Общая безмятежность показалась Денису подозрительной, но потом на углу приятнейшего, цвета сливок здания он увидел явно расстроенного чем-то человека, безо всяких очков и улыбки, и не в мягких шортах, а в дешевом пластиковом пиджаке и дурно повязанном галстуке – человек вдруг громко вздохнул, сплюнул, сказал кому-то «да идите вы в жопу» и исчез за углом; Денис сразу успокоился. Здесь было то же самое. Страсти, переживания, досада, печаль, произнесенные в сердцах ругательства, мелкие некрасивые поступки – люди как люди, нормальные, свои, граждане России. Только очень спокойные. И еще – закрытые, ушедшие в себя.
– Куда мы идем? – спросил он.
– Тебе понравится, – пообещала Полина. – Ты только ни на кого не смотри. Особенно не смотри на женщин. Тут такие есть – с полувзгляда вживят какую-нибудь ерунду неприличную, потом не отвяжешься…
– Ты меня не знаешь, – сказал Денис. – Я сам вживлю кому хочешь. По самые помидоры.
Полина засмеялась:
– Ты не сможешь никому ничего вживить. Здесь только входящие – бесплатно. А за исходящие надо платить. У тебя есть девушка?
– Была.
– Пришли, – объявила Полина, плотнее ухватила его за предплечье и повлекла в дверной проем; Денис посмотрел по сторонам, но вдруг подумал, что ему не следует слишком активно вертеть головой, это несолидно. В конце концов, он не турист, он по делу прилетел. Заведение было просторным, но уютным, музыка плотная, но не мешающая разговору, запахи странные, приятные, как если бы дыню разрезали посреди парфюмерного магазина. В углу крутился трехмерный видеокомикс, политическая сатира с элементами легкой эротики, Денис даже смутился. Спутница провела его вдоль череды глубоких ниш, где на диванах полулежали, элегантно питаясь и распивая алкоголи, группы расслабленных аборигенов, – чем дальше от входа, тем позы были свободнее, а лица – веселее. Наконец в одной из ниш восторженно завизжали, и несколько разбитных полуодетых баб бросились к Полине, чтобы изящно облобызать; Денис не удивился, такое он и у себя в Москве видел: днем расстаются, вечером созваниваются, а утром ведут себя так, словно пять лет не виделись.

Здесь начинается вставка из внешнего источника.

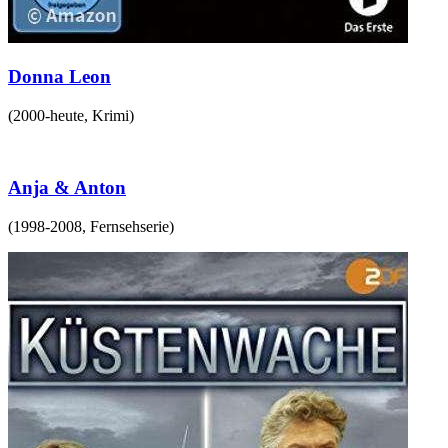
Donna Leon
(
2000-heute
,
Krimi
)
Anja & Anton
(
1998-2008
,
Fernsehserie
)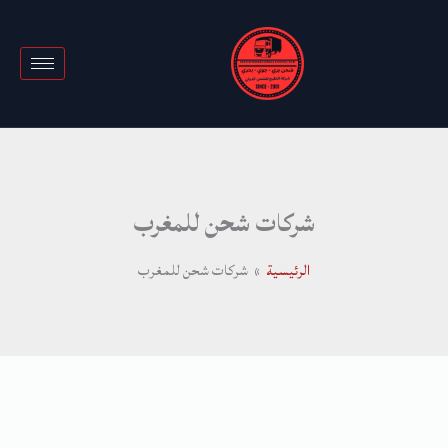
خطي
لى
لمحتوى
شركات شحن للمغرب
الرئيسية
شركات شحن للمغرب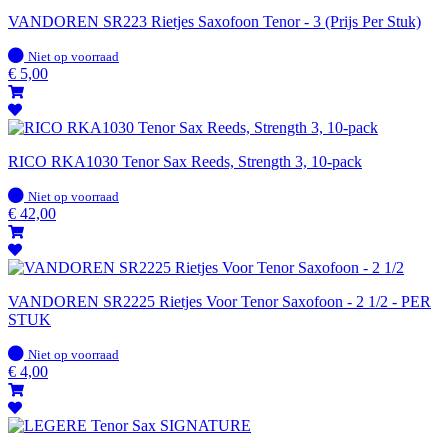
VANDOREN SR223 Rietjes Saxofoon Tenor - 3 (Prijs Per Stuk)
Op
Niet op voorraad
voorraad
€
5,00
RICO RKA1030 Tenor Sax Reeds, Strength 3, 10-pack
Op
Niet op voorraad
voorraad
€
42,00
VANDOREN SR2225 Rietjes Voor Tenor Saxofoon - 2 1/2 - PER
STUK
Op
Niet op voorraad
voorraad
€
4,00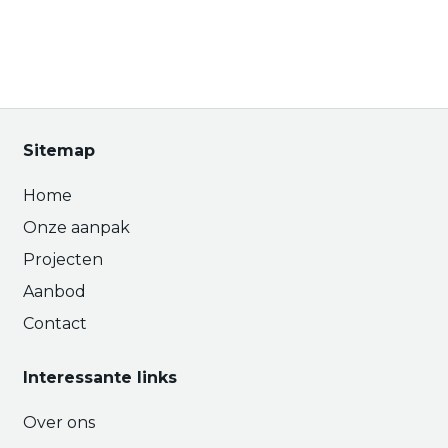
Sitemap
Home
Onze aanpak
Projecten
Aanbod
Contact
Interessante links
Over ons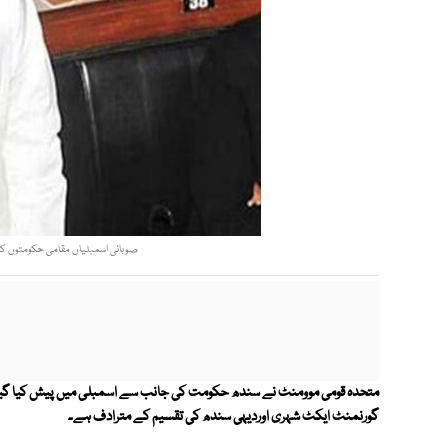
صوبائی اسمبلیاں مقامی حکومتوں کو اخ
متحدہ قومی موومنٹ نے سندھ حکومت کی جانب سے اسمبلی میں پیش کیا گی
گورنمنٹ ایکٹ شہری اوردیہی سندھ کی تقسیم کے مترادف ہے۔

– Это Денис, – объявила Полина. – Только утром из Европы.
Бабы округлили глаза и ахнули в унисон. Судя по жестам и взглядам, все были немного старше Дениса, лет двадцати пяти – двадцати семи, это польстило гостю столицы.

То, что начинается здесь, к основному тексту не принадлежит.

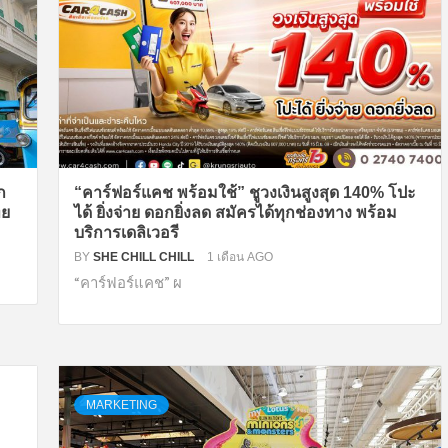
ก
“คาร์ฟอร์แคช พร้อมใช้” ชูวงเงินสูงสุด 140% โปะ
ทย
ได้ ยิ่งจ่าย ดอกยิ่งลด สมัครได้ทุกช่องทาง พร้อม
บริการเดลิเวอรี
BY
SHE CHILL CHILL
1 เดือน AGO
“คาร์ฟอร์แคช” ผ
MARKETING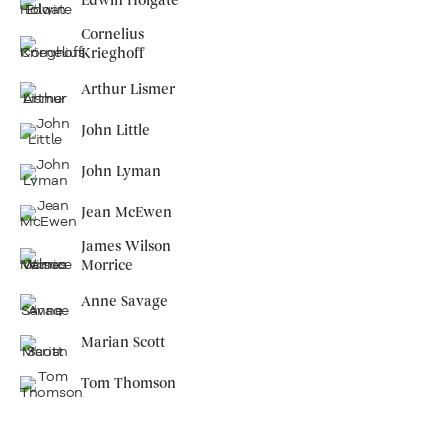
Edwin Holgate
Cornelius
Krieghoff
Arthur Lismer
John Little
John Lyman
Jean McEwen
James Wilson
Morrice
Anne Savage
Marian Scott
Tom Thomson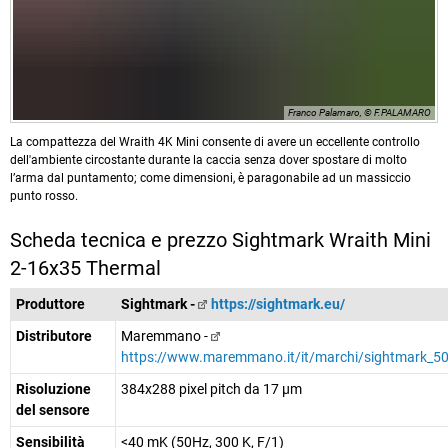
Franco Palamaro, © F.PALAMARO
La compattezza del Wraith 4K Mini consente di avere un eccellente controllo
dell'ambiente circostante durante la caccia senza dover spostare di molto
l’arma dal puntamento; come dimensioni, è paragonabile ad un massiccio
punto rosso.
Scheda tecnica e prezzo Sightmark Wraith Mini
2-16x35 Thermal
Produttore
Sightmark -
https://sightmark.eu/
Distributore
Maremmano -
https://www.maremmano.it/it/marchi/sightmark_5
Risoluzione
384x288 pixel pitch da 17 µm
del sensore
Sensibilità
<40 mK (50Hz, 300 K, F/1)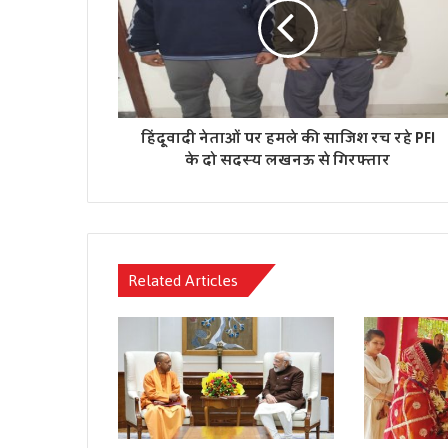
हिंदूवादी नेताओं पर हमले की साजिश रच रहे PFI
के दो सदस्य लखनऊ से गिरफ्तार
Related Articles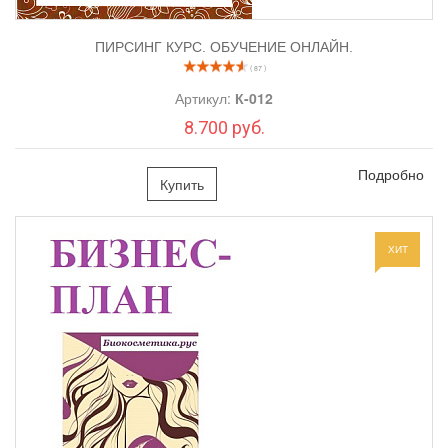
курса Желтый пилинг.
ПИРСИНГ КУРС. ОБУЧЕНИЕ ОНЛАЙН.
( 87 )
Практика
Артикул:
К-012
‌Мастер-класс процедуры "
желтого
" пилинга (видео протокол).
8.700 руб.
Стоимость обучения - 3500
Подробно
Купить
рублей.
АКЦИЯ:
Учитесь БЕСПЛАТНО
при покупке
набора
ХИТ
для процедуры Желтый пилинг
В НАБОР входит:
лосьон
1.
Предпилинговый обезжиривающий
Pre Peeling
Lotion - Biomatrix -
200мл, арт. FL71
Желтый
2.
RETIN
пилинг с ретиноевой кислотой — Biomatrix
-
30мл,
арт. FL-3184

– А я смотрю – какие-то у вас брюки странные, – пропела одна, блондинка в красивых ресницах, браслетах и кружевах.
Денис присел и подумал, что жизнь идет в гору. Бабы поедали его глазами. Полина сияла.
– Настоящий мужчина из-за гор, – продекламировала она. – По этому поводу я немного выпью.
– И я, – немедленно заявила блондинка и посмотрела на Дениса, как на пирожное. – А вы к нам надолго?
– Не знаю. Не от меня зависит.
Загорелая соседка блондинки деловито уточнила:
– Вы турист?
– Нет. Прилетел по делу.
– А правда, что в Европе все едят только морковку?
– Неправда, – сказал Денис. – Не только. По четвергам – рыбный день, хвост кильки. В воскресенье – праздничный обед: кочерыжки в свекольном соусе. Очень вкусно и полезно для здоровья.
Загорелая фыркнула. Блондинка поперхнулась коктейлем.
– Какой ужас! А я думала – врут. И что, вы там ездите на собачьих упряжках?
– Не все. Только бедные. Богатые – верхом на лосях.